Мы прошли вдоль оштукатуренного фасада мотеля, мимо выкрашенных пастельной краской дверей с серебряными номерами. Солнце светило нам в глаза, заставляя склонять головы, словно трое раскаявшихся грешников. Рядом с каждой дверью находилось окно, и везде жалюзи были опущены.

— Я ее не касался, — сообщил Макнейл, обернувшись через плечо. — Мебель не передвигал и вообще ни до чего не дотрагивался.

Он открыл дверь под номером 9 с висевшей на ручке табличкой «Не беспокоить». Макнейл снял табличку, объяснив нам:

— Я сам ее сюда повесил. Чтобы никто сюда не заходил.

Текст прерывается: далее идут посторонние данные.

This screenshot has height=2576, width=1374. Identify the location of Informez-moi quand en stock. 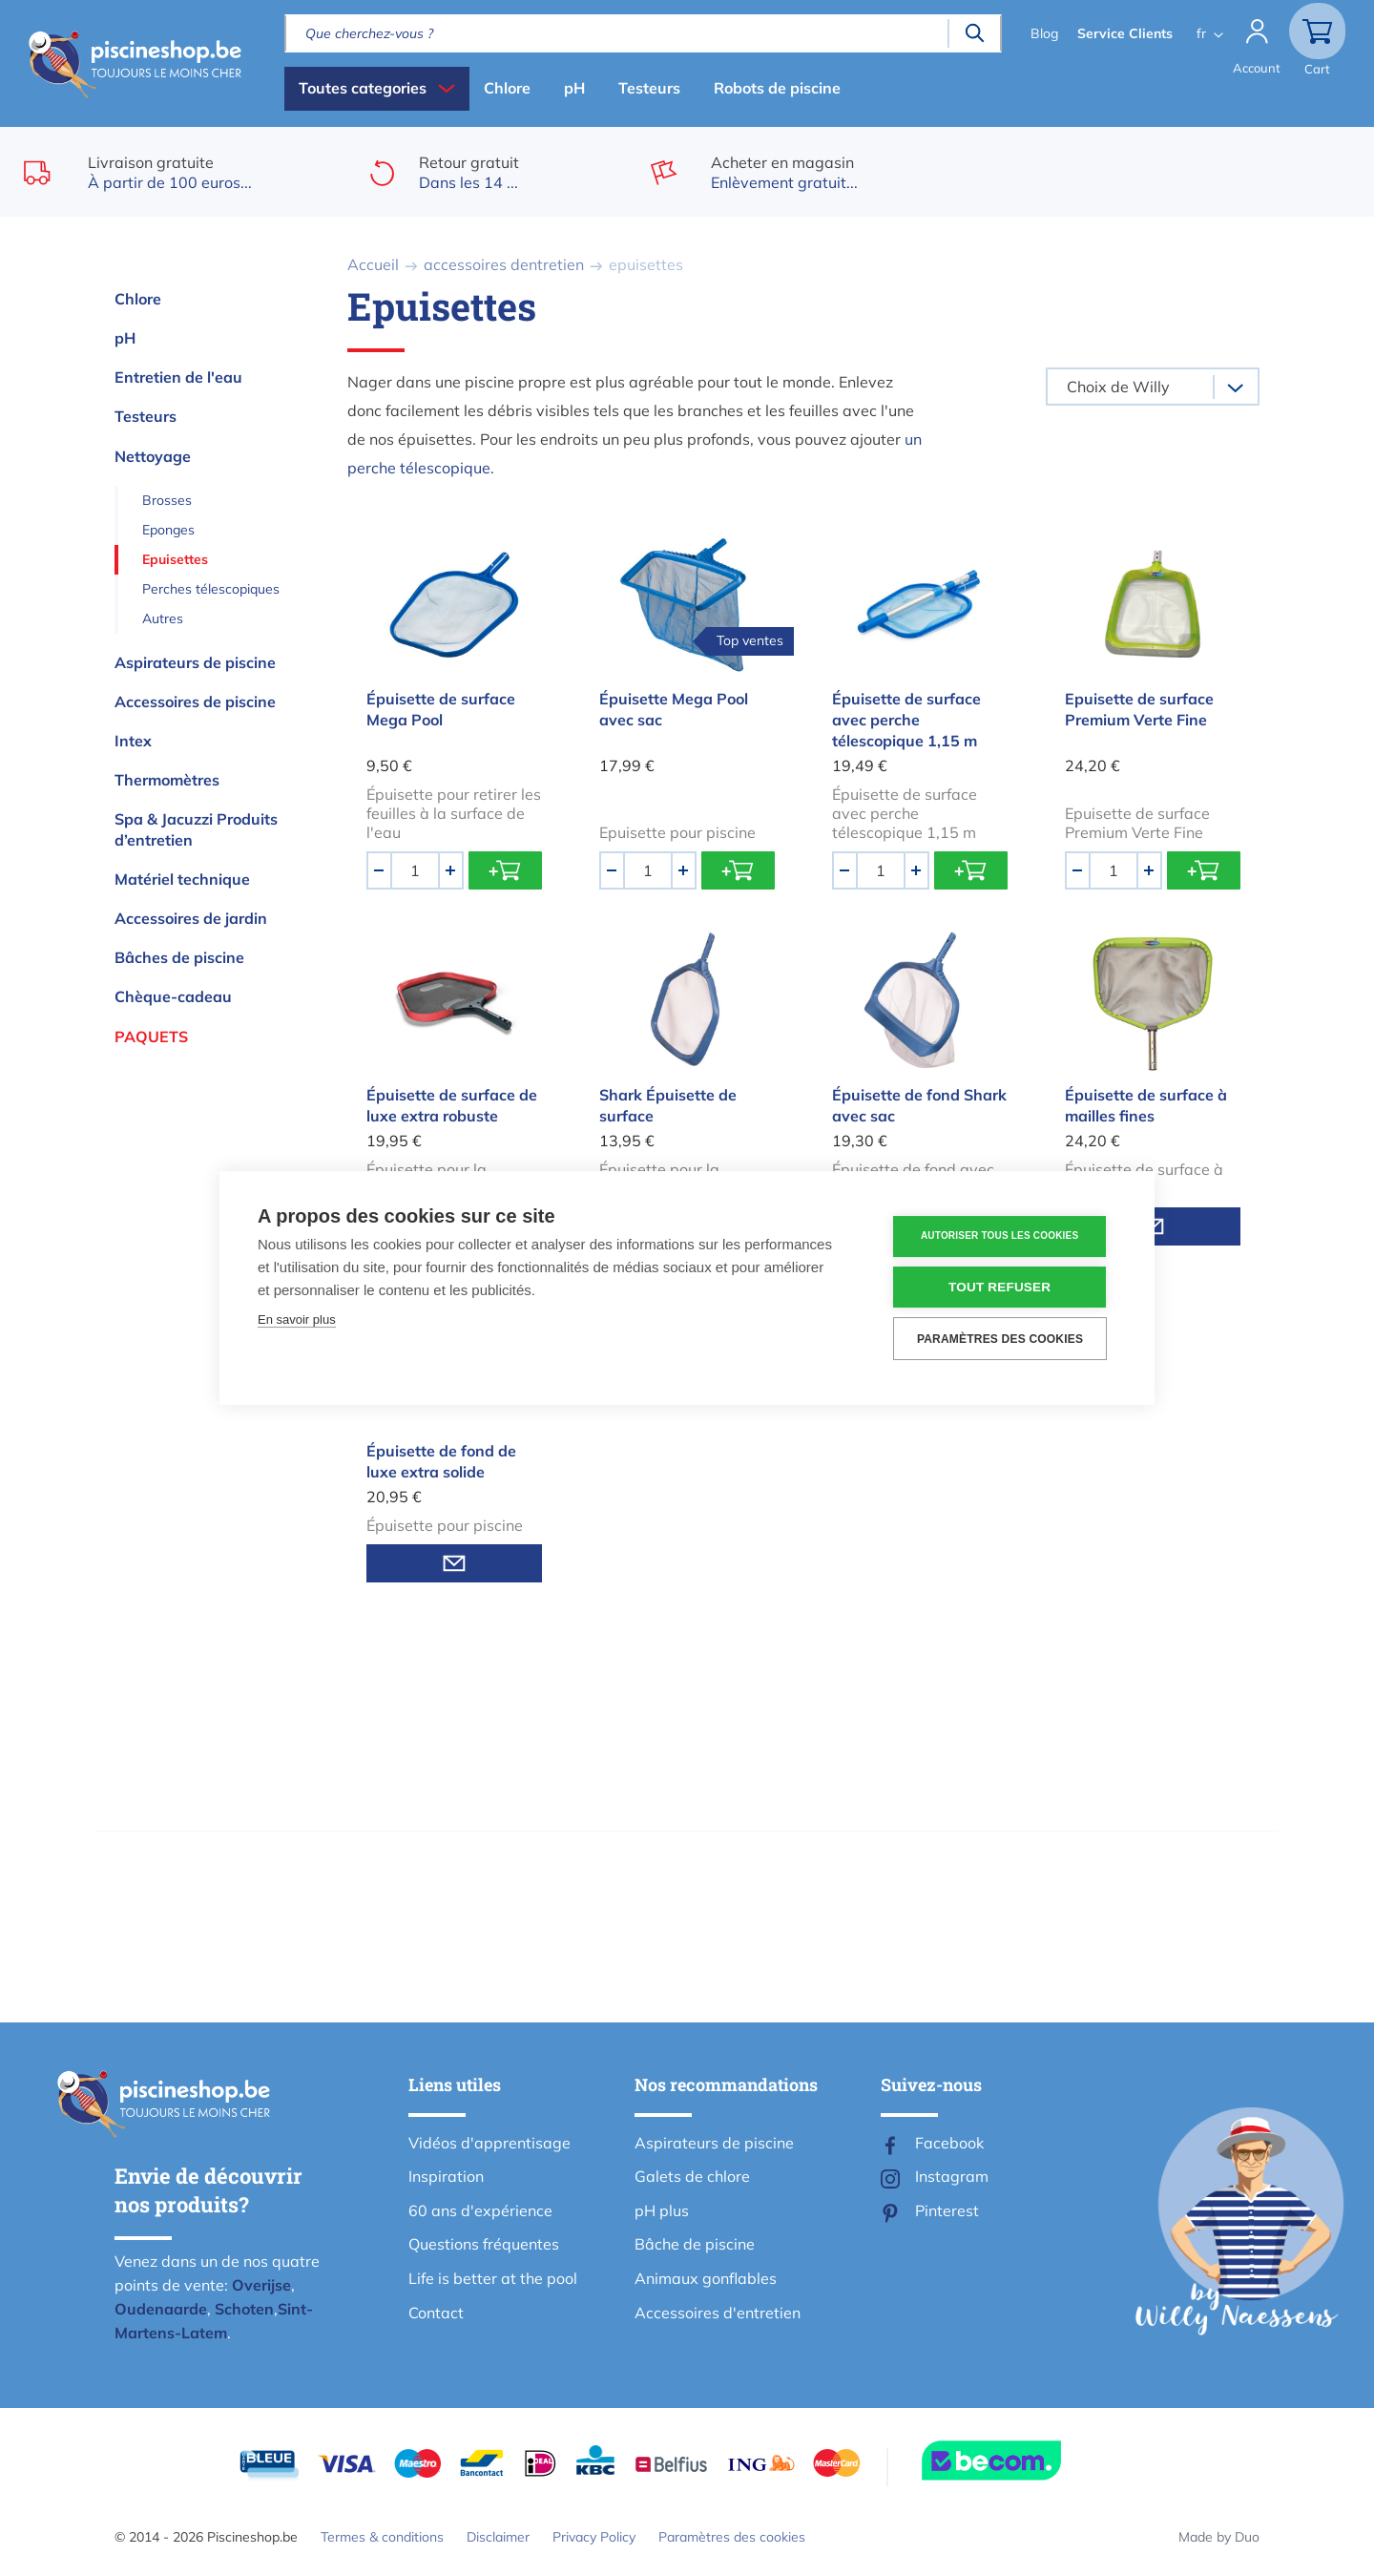 (454, 1563).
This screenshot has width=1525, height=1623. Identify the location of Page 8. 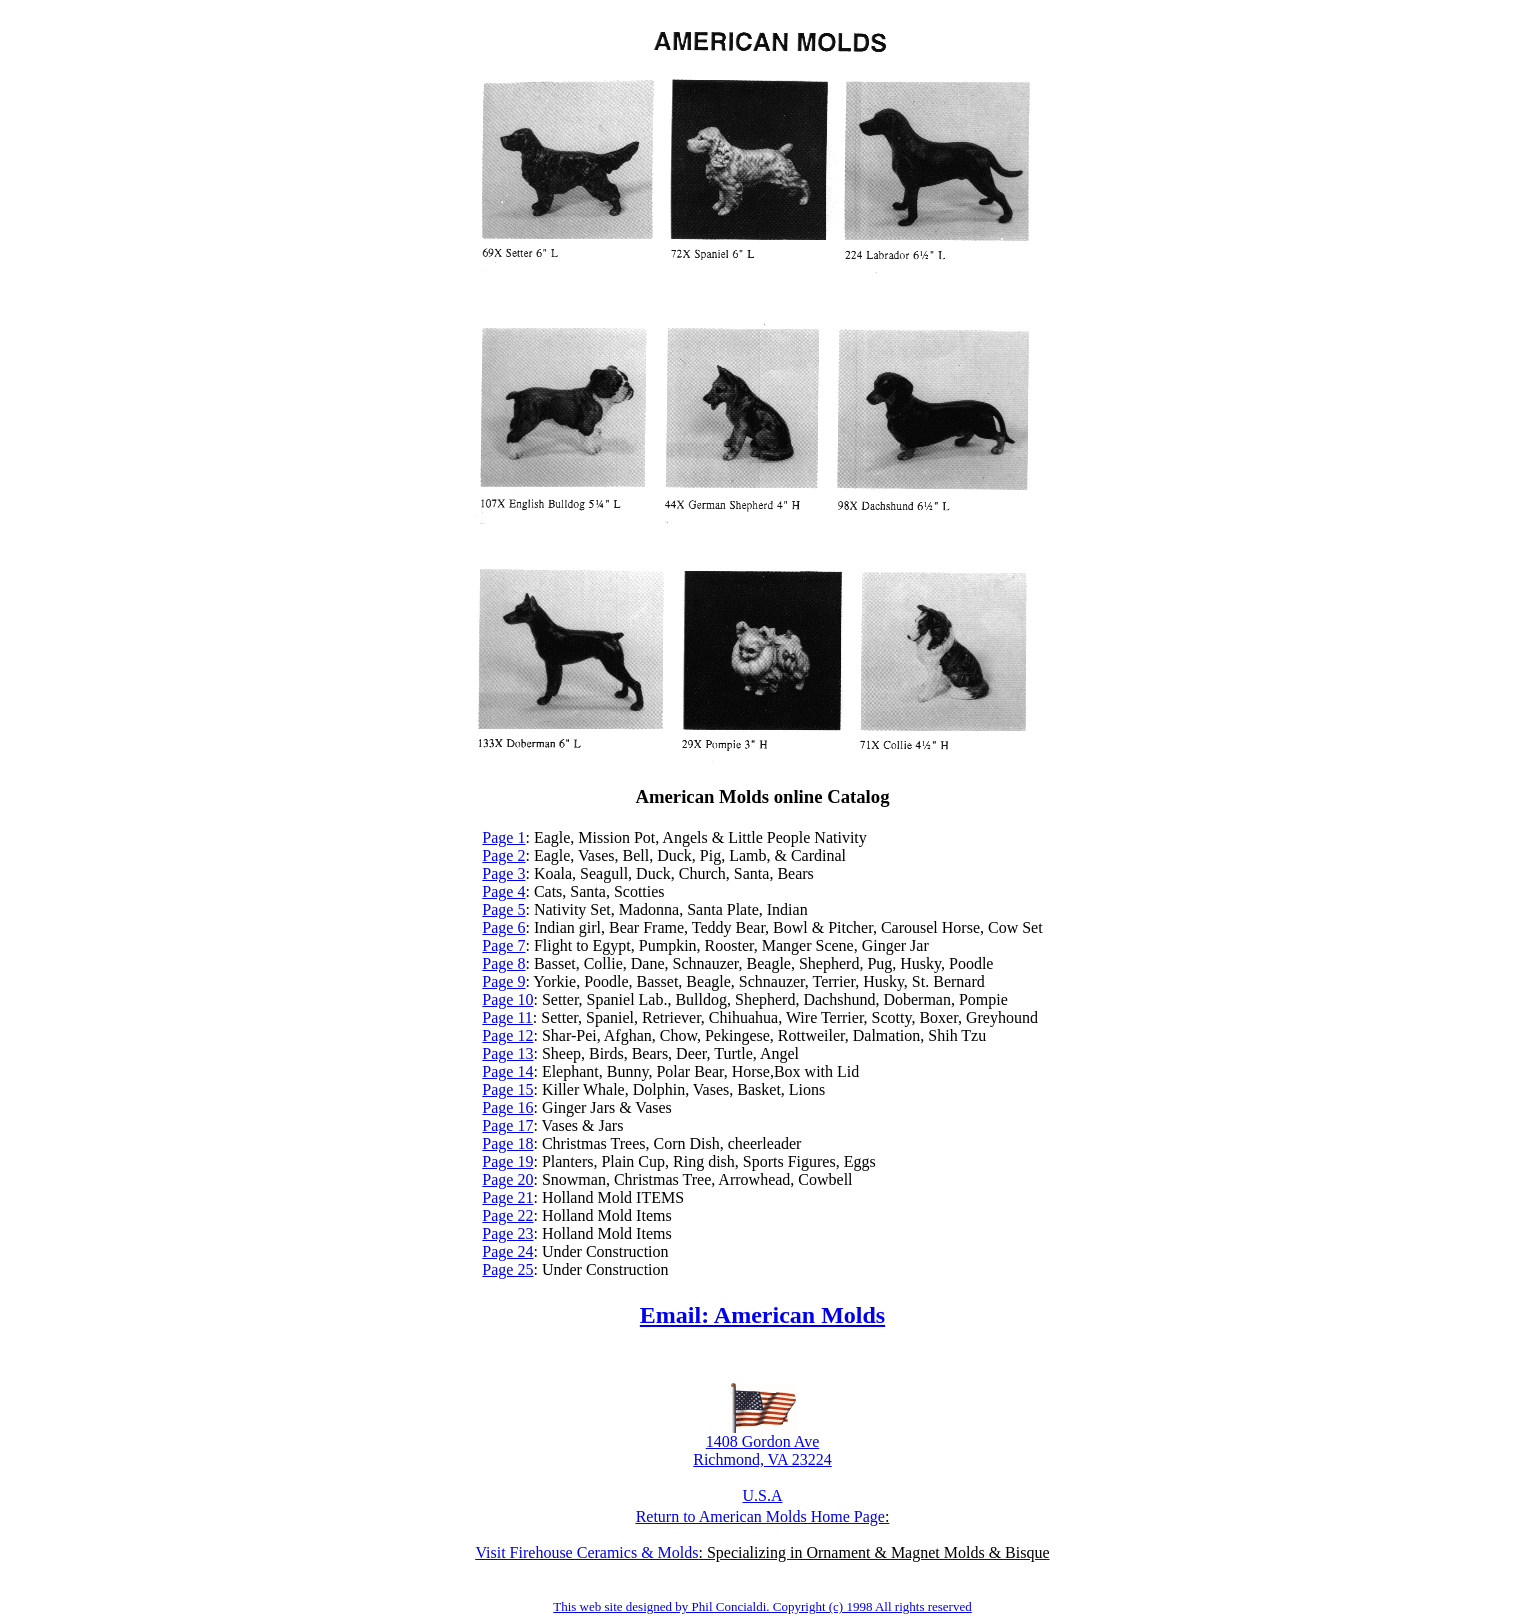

Войдя, он нажал на выключатель, а затем сделал шаг в сторону, пропуская нас с Керриганом, и закрыл дверь.

Комната была узкая и длинная, с гладкими бежевыми стенами, потолок без лепнины, пол покрыт рыжеватым ковром. По одну сторону были дверь и окно, под окном — батарея. На противоположном конце слева — шкаф, справа располагалась ванная комната. Там стояли две кровати изголовьями к правой стене, разделенные тумбочкой под дерево с лампой в стиле модерн. Между кроватями и левой стеной едва можно было протиснуться. Ближе к нам, у правой стены, был длинный низенький туалетный столик, тоже под дерево, над ним на стене висело большое зеркало, а рядом стояло маленькое, обитое тканью кресло с деревянными плоскими подлокотниками. За кроватями, у ванной комнаты, находился небольшой темного дерева письменный стол с придвинутым к нему деревянным стулом. На почти пустой левой стене, в центре, висела длинная картина с пейзажем осеннего леса. Картина была похожа на головоломки, которые я складывал в детстве.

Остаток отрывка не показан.